Population increase and technology growth are the main reasons for increasing demand of energy sources and fossil fuels consumption as the main energy source consequently increases. However, these fuels emit large amounts of greenhouse gases to the atmosphere. Moreover, they are not renewable resources. Hydrogen as an energy carrier is attractive because the only product of its combustion is water. However, production and storage of hydrogen raises concerns about costs and safety. Ammonia (NH₃) can be used as a hydrogen source and it requires about 5% of the thermodynamic cell voltage (0.06 V) needed to produce hydrogen from water [1-4].

2NH₃(aq)+6OH^- → N₂(g)+6H₂O+6e^-    E°=-0.77V vs. SHE  (1)

6H₂O+6e^- → 3H₂(g)+6OH^-    E°=-0.83V vs. SHE  (2)

2NH₃(aq) → N₂(g)+3H₂(g)    E°=0.06V (3)

Objectives

In order to decrease the cost of hydrogen production through ammonia electrolysis, the kinetics of the process should be known. While experimental techniques are the primary procedure for elucidating the kinetics especially on monometallic surfaces, theoretical calculation can be fascinating in terms of investigation of intermediates produced during the surface reaction. These intermediates can not be recognized with traditional experimental methods on monometallic, bimetallic or polymetallic surfaces. In this work, density functional theory calculations are performed on four platinum-iridium clusters, Pt_3-xIr_x (x=0-3) to examine ammonia oxidation in alkaline media. The adsorption of NH_3-x(x=0-3) on these clusters and the effect of cluster composition on the adsorption are investigated. The hybrid B3LYP level of theory is used in Gaussian 09 along with the LANL2DZ and 6-311++g basis sets.

Results

Our Preliminary results for the HOMO-LUMO gap of adsorbed species on clusters, combined with activation and dissociation energy calculations of sequential dehydrogenation reactions of NH₃→NH₂→NH→N showed that Ir₃ is more active than Pt₃for ammonia oxidation.

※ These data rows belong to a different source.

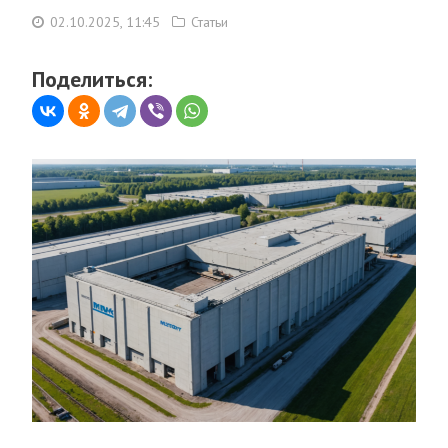
02.10.2025, 11:45
Статьи
Поделиться: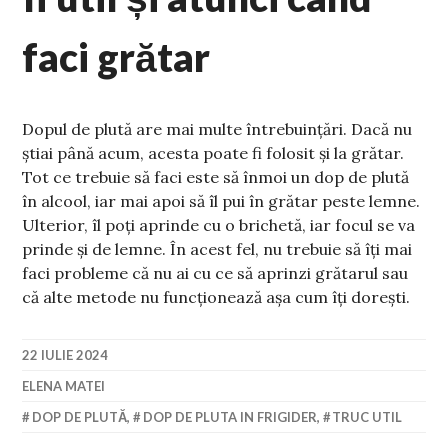
faci grătar
Dopul de plută are mai multe întrebuințări. Dacă nu
știai până acum, acesta poate fi folosit și la grătar.
Tot ce trebuie să faci este să înmoi un dop de plută
în alcool, iar mai apoi să îl pui în grătar peste lemne.
Ulterior, îl poți aprinde cu o brichetă, iar focul se va
prinde și de lemne. În acest fel, nu trebuie să îți mai
faci probleme că nu ai cu ce să aprinzi grătarul sau
că alte metode nu funcționează așa cum îți dorești.
22 IULIE 2024
ELENA MATEI
DOP DE PLUTĂ
,
DOP DE PLUTA IN FRIGIDER
,
TRUC UTIL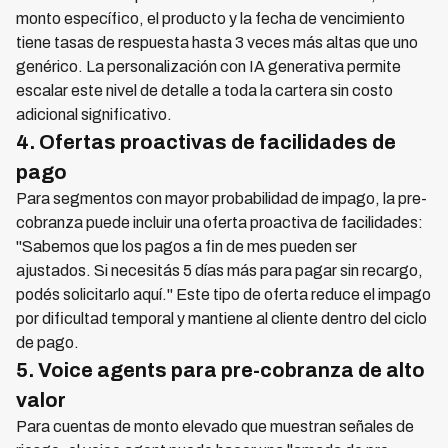
monto específico, el producto y la fecha de vencimiento
tiene tasas de respuesta hasta 3 veces más altas que uno
genérico. La personalización con IA generativa permite
escalar este nivel de detalle a toda la cartera sin costo
adicional significativo.
4. Ofertas proactivas de facilidades de
pago
Para segmentos con mayor probabilidad de impago, la pre-
cobranza puede incluir una oferta proactiva de facilidades:
"Sabemos que los pagos a fin de mes pueden ser
ajustados. Si necesitás 5 días más para pagar sin recargo,
podés solicitarlo aquí." Este tipo de oferta reduce el impago
por dificultad temporal y mantiene al cliente dentro del ciclo
de pago.
5. Voice agents para pre-cobranza de alto
valor
Para cuentas de monto elevado que muestran señales de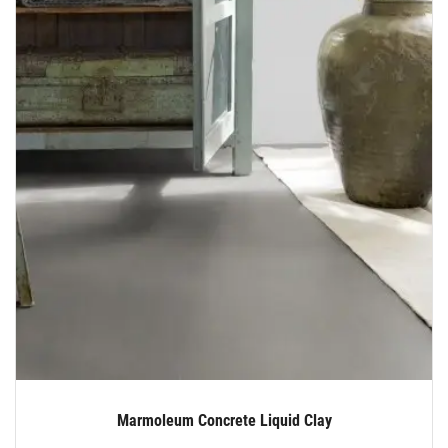
Marmoleum Concrete Liquid Clay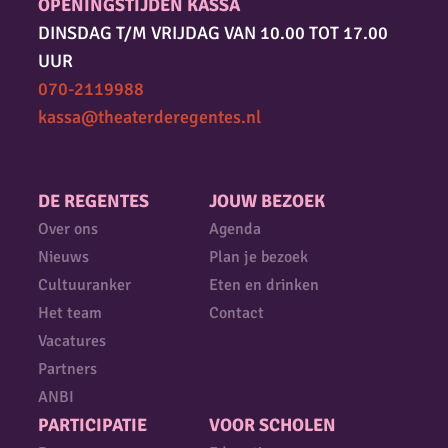
OPENINGSTIJDEN KASSA
DINSDAG T/M VRIJDAG VAN 10.00 TOT 17.00
UUR
070-2119988
kassa@theaterderegentes.nl
DE REGENTES
JOUW BEZOEK
Over ons
Agenda
Nieuws
Plan je bezoek
Cultuuranker
Eten en drinken
Het team
Contact
Vacatures
Partners
ANBI
PARTICIPATIE
VOOR SCHOLEN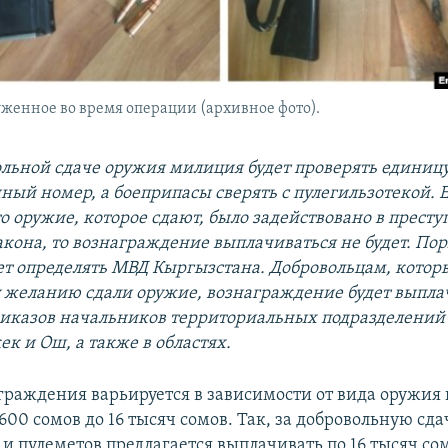
женное во время операции (архивное фото).
ольной сдаче оружия милиция будет проверять единицу
ный номер, а боеприпасы сверять с пулегильзотекой. 
о оружие, которое сдают, было задействовано в прест
кона, то вознаграждение выплачиваться не будет. По
ет определять МВД Кыргызстана. Добровольцам, котор
 желанию сдали оружие, вознаграждение будет выпла
иказов начальников территориальных подразделений 
к и Ош, а также в областях.
граждения варьируется в зависимости от вида оружия
1600 сомов до 16 тысяч сомов. Так, за добровольную сда
 и пулеметов предлагается выплачивать по 16 тысяч со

Additionally, the combination of iridium and platinum makes a more favorable pathway for the ammonia oxidation reaction. However, experimental analyses indicate improved reactivity on platinum in comparison to iridium in ammonia oxidation. This suggests the possibility of two different mechanisms for ammonia oxidation on platinum and iridium. 

References

[1]        F. Vitse, M. Cooper, and G. G. Botte, "On the use of ammonia electrolysis for hydrogen production," Journal of Power Sources, vol. 142, pp. 18-26, 2005.

[2]        G. G. Botte, "Electrochemical method for providing hydrogen using ammonia and ethanol," U.S. Patent No. 8,221,610 2012.

[3]        G. G. Botte, M. Cooper, and F. Vitse, "Electro-catalysts for the oxidation of ammonia in alkaline media," U.S. Patent No. 7,485,211 2009.

[4]        B. K. Boggs and G. G. Botte, "Optimization of Pt-Ir on carbon fiber paper for the electro-oxidation of ammonia in alkaline media," Electrochimica Acta, vol. 55, pp. 5287-5293, 2010.